Data inspires treatments and cures for diseases like COVID-19, but solutions must accept and resolve data’s flaws, writes Product Manager, Graham King.
COVID-19 raises many questions. Why do some people become so much sicker than others; some experiencing prolonged headache and mild fever, others requiring intensive care? Why is diagnosis of COVID-19 such a moving target? What symptoms and predictors of risk have we missed?

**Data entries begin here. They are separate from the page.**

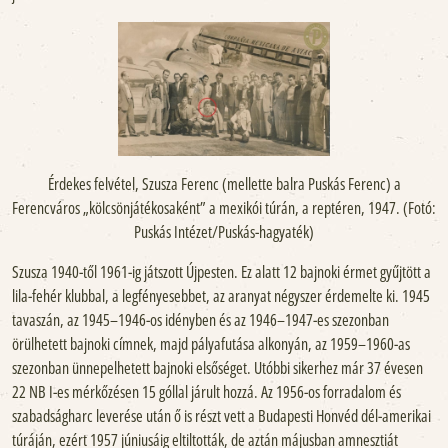
Érdekes felvétel, Szusza Ferenc (mellette balra Puskás Ferenc) a
Ferencváros „kölcsönjátékosaként” a mexikói túrán, a reptéren, 1947. (Fotó:
Puskás Intézet/Puskás-hagyaték)
Szusza 1940-től 1961-ig játszott Újpesten. Ez alatt 12 bajnoki érmet gyűjtött a
lila-fehér klubbal, a legfényesebbet, az aranyat négyszer érdemelte ki. 1945
tavaszán, az 1945–1946-os idényben és az 1946–1947-es szezonban
örülhetett bajnoki címnek, majd pályafutása alkonyán, az 1959–1960-as
szezonban ünnepelhetett bajnoki elsőséget. Utóbbi sikerhez már 37 évesen
22 NB I-es mérkőzésen 15 góllal járult hozzá. Az 1956-os forradalom és
szabadságharc leverése után ő is részt vett a Budapesti Honvéd dél-amerikai
túráján, ezért 1957 júniusáig eltiltották, de aztán májusban amnesztiát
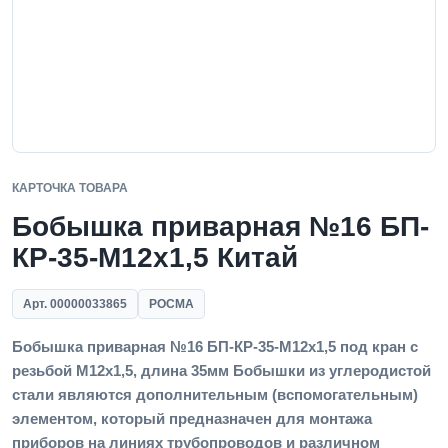
КАРТОЧКА ТОВАРА
Бобышка приварная №16 БП-
КР-35-М12х1,5 Китай
Арт. 00000033865
РОСМА
Бобышка приварная №16 БП-КР-35-М12х1,5 под кран с
резьбой М12х1,5, длина 35мм Бобышки из углеродистой
стали являются дополнительным (вспомогательным)
элементом, который предназначен для монтажа
приборов на линиях трубопроводов и различном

Who will unknowingly ward off the disease and who will become gravely ill? Benefitting from experience with the human cell protein which HIV binds to, understanding individuals’ genetic differences could help scientists find targets for vaccination and therapy.

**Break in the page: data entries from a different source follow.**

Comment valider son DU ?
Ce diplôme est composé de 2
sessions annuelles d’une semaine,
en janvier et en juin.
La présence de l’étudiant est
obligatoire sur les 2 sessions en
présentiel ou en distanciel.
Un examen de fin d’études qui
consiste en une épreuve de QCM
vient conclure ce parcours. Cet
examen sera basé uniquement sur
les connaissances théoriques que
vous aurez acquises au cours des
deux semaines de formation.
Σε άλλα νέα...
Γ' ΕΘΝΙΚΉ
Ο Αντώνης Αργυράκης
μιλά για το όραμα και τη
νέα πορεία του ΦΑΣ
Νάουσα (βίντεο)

And why do Black, Asian and minority ethnic (BAME) groups have worse COVID-19 outcomes than others? A new ‘big data’ study of English COVID-19 hospital deaths suggests that increased risk of death in BAME groups is only partially attributable to comorbidities or other risk factors.

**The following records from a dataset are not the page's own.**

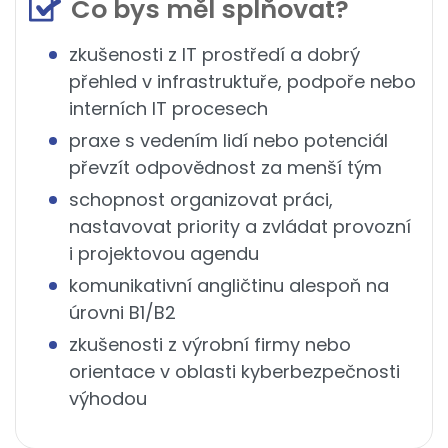
Co bys měl splňovat?
zkušenosti z IT prostředí a dobrý
přehled v infrastruktuře, podpoře nebo
interních IT procesech
praxe s vedením lidí nebo potenciál
převzít odpovědnost za menší tým
schopnost organizovat práci,
nastavovat priority a zvládat provozní
i projektovou agendu
komunikativní angličtinu alespoň na
úrovni B1/B2
zkušenosti z výrobní firmy nebo
orientace v oblasti kyberbezpečnosti
výhodou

It’s still to be peer-reviewed, but highlights the great need for linked data at scale, a need that applies across healthcare. Building and testing reliable Artificial Intelligence and Machine Learning (AI/ML) applications will require large quantities of standardised data.
But to get there, we need to accede to four principles:
1. Accept heterogeneity: We shouldn’t expect clinicians to neatly code data as it’s captured. We need smart platforms which ingest differing descriptions of the same clinical concepts and can map them later into comparable forms for analysis.
Unstructured text needs similar treatment. Symptoms like loss of taste/smell – recently added to the UK NHS list of COVID-19 symptoms – are rarely coded officially but often present in clinicians’ textual comments. Text mining tools will identify otherwise unrecognisable cohorts for COVID-19 and other diseases and help uncover higher-risk groups.
2. Datasets must be combined: The new study of COVID-19 hospital deaths mentioned earlier linked an NHS England/NHSX COVID dataset with pseudonymised GP records from vendor TPP. Ethnicity was used as a data point, but was missing in over a quarter of the records. We need platforms that allow datasets to be combined from and enriched by several sources, including by individuals themselves.
3. Start digital? Stay digital! Digitally captured vital signs readings such as blood pressure, temperature and blood oxygen concentration are routinely read visually and then keyed into a computer system. This risks generating erroneous or missing records. Blood oxygen level measurements are crucial in COVID-19 – patients can often have dropping levels without symptoms until a rapid deterioration – ‘silent hypoxia’. Systems need to capture all available digital data, minimising human error, enabling monitoring and alerting and helping drive research into better understanding of the early warning signs.
4. Move to open standards: Currently, valuable data is sequestered in clinical systems which were never designed to supply it at scale. An example is the laboratory blood tests for D-dimer, which may help predict dangerous COVID-19 clotting complications. Similarly, valuable data are often unavailable or stored in unreadable proprietary formats – cardiac monitoring (ECG) is a notorious example. Today, that means needing solutions which can open system silos, decipher proprietary formats and map to open standard codes and formats. And whilst accepting heterogeneity today is important, we need to move to standardised measurements to allow comparisons – such as for blood pressure – and standard codes and formats for storing vital signs like temperature and ECG. Purchasers must demand standards and test new systems for adherence to them.
These principles are essential if data is to drive science and harness the power of AI/ML to help us respond to 21st-century healthcare challenges. Not just to COVID-19, but also to the many other health challenges we face as a global community: infectious diseases, ageing populations and reducing the death rate from non-communicable diseases such as cancer, diabetes and heart disease.